# RAG System - Interactive Exploration

This notebook demonstrates how to interact with all components of the RAG system:
- Document Processor (Docling)
- Embedding Model (Sentence Transformers)
- Vector Store (FAISS)
- RAG Pipeline (Complete system)
- REST API (FastAPI)

## Setup

In [None]:
import sys
from pathlib import Path
import numpy as np
import requests
import json

# Add src to path
sys.path.insert(0, str(Path.cwd().parent))

from src.document_processor import DocumentProcessor
from src.embeddings import EmbeddingModel
from src.vector_store import FAISSVectorStore
from src.rag_pipeline import RAGPipeline
from src.config import get_settings

In [None]:
# Load settings
settings = get_settings()
print(f"Embedding Model: {settings.embedding_model}")
print(f"LLM Model: {settings.model_name}")
print(f"Data Directory: {settings.data_dir}")

## 1. Document Processor (Docling)

Process documents and extract structured content.

In [None]:
# Initialize document processor
doc_processor = DocumentProcessor(chunk_size=512, chunk_overlap=50)

# Example: Process a single document
# doc_path = Path("../data/raw/your_document.pdf")
# if doc_path.exists():
#     result = doc_processor.process_document(doc_path)
#     print(f"Title: {result['metadata']['title']}")
#     print(f"Format: {result['metadata']['format']}")
#     print(f"Chunks created: {result['metadata']['chunk_count']}")
#     print(f"\nFirst chunk preview:\n{result['chunks'][0][:200]}...")

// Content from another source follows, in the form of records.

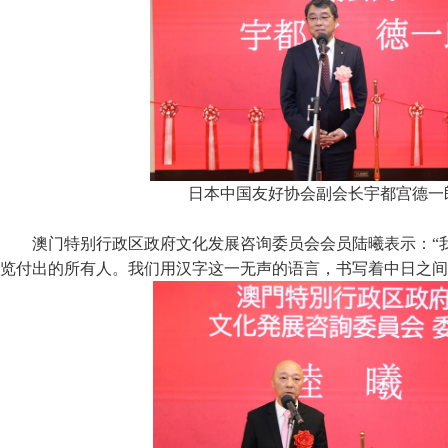
日本中国友好协会副会长宇都宫德一
澳门特别行政区政府文化发展咨询委员会会员陆曦表示：“
览付出的所有人。我们用汉字这一无声的语言，书写着中日之间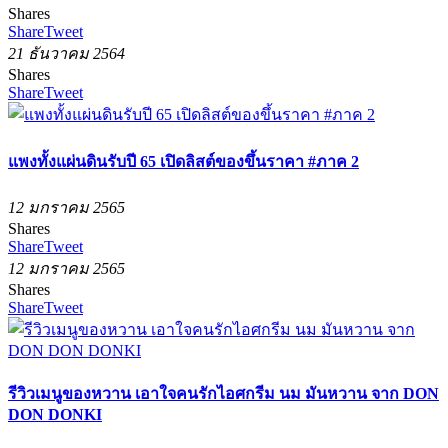
Shares
Share
Tweet
21 ธันวาคม 2564
Shares
Share
Tweet
แพงทั้งแผ่นดินรับปี 65 เปิดลิสต์ของขึ้นราคา #ภาค 2
12 มกราคม 2565
Shares
Share
Tweet
12 มกราคม 2565
Shares
Share
Tweet
รีวิวเมนูของหวาน เอาใจคนรักไอศกรีม นม มันหวาน จาก DON
DON DONKI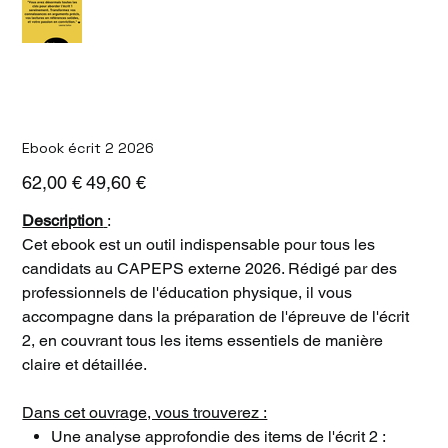
Ebook écrit 2 2026
Prix
Prix
62,00 €
49,60 €
d’origine
promotionnel
Description
:
Cet ebook est un outil indispensable pour tous les
candidats au CAPEPS externe 2026. Rédigé par des
professionnels de l'éducation physique, il vous
accompagne dans la préparation de l'épreuve de l'écrit
2, en couvrant tous les items essentiels de manière
claire et détaillée.
Dans cet ouvrage, vous trouverez :
Une analyse approfondie des items de l'écrit 2 :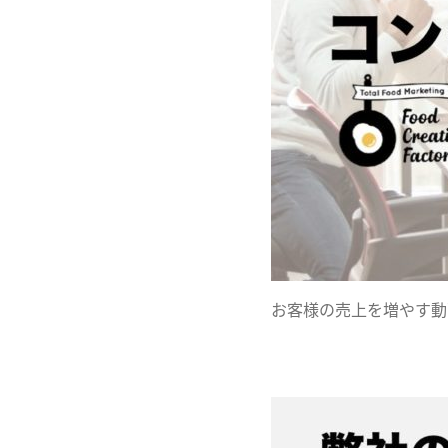
お客様の売上を増やす動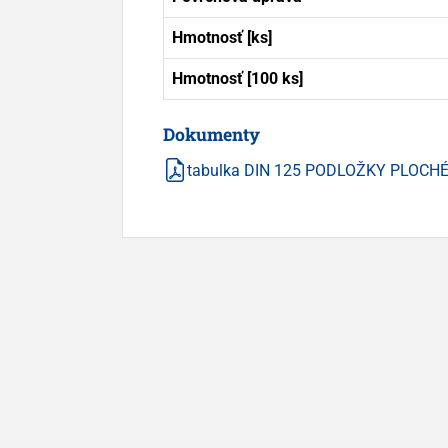
Hmotnosť [ks]
Hmotnosť [100 ks]
Dokumenty
tabulka DIN 125 PODLOŽKY PLOCH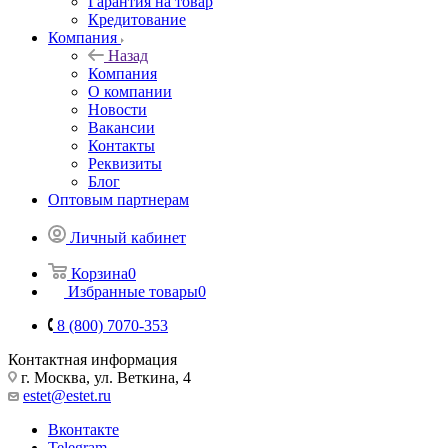
Гарантия на товар
Кредитование
Компания
Назад
Компания
О компании
Новости
Вакансии
Контакты
Реквизиты
Блог
Оптовым партнерам
Личный кабинет
Корзина
0
Избранные товары
0
8 (800) 7070-353
Контактная информация
г. Москва, ул. Веткина, 4
estet@estet.ru
Вконтакте
Telegram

print("Document processor initialized!")
print(f"Chunk size: {doc_processor.chunk_size}")
print(f"Chunk overlap: {doc_processor.chunk_overlap}")

In [None]:
# Example: Process all documents in a directory
# raw_dir = Path("../data/raw")
# if raw_dir.exists():
#     docs = doc_processor.process_directory(raw_dir)
#     print(f"Processed {len(docs)} documents")
#     for doc in docs:
#         print(f"- {doc['metadata']['title']}: {doc['metadata']['chunk_count']} chunks")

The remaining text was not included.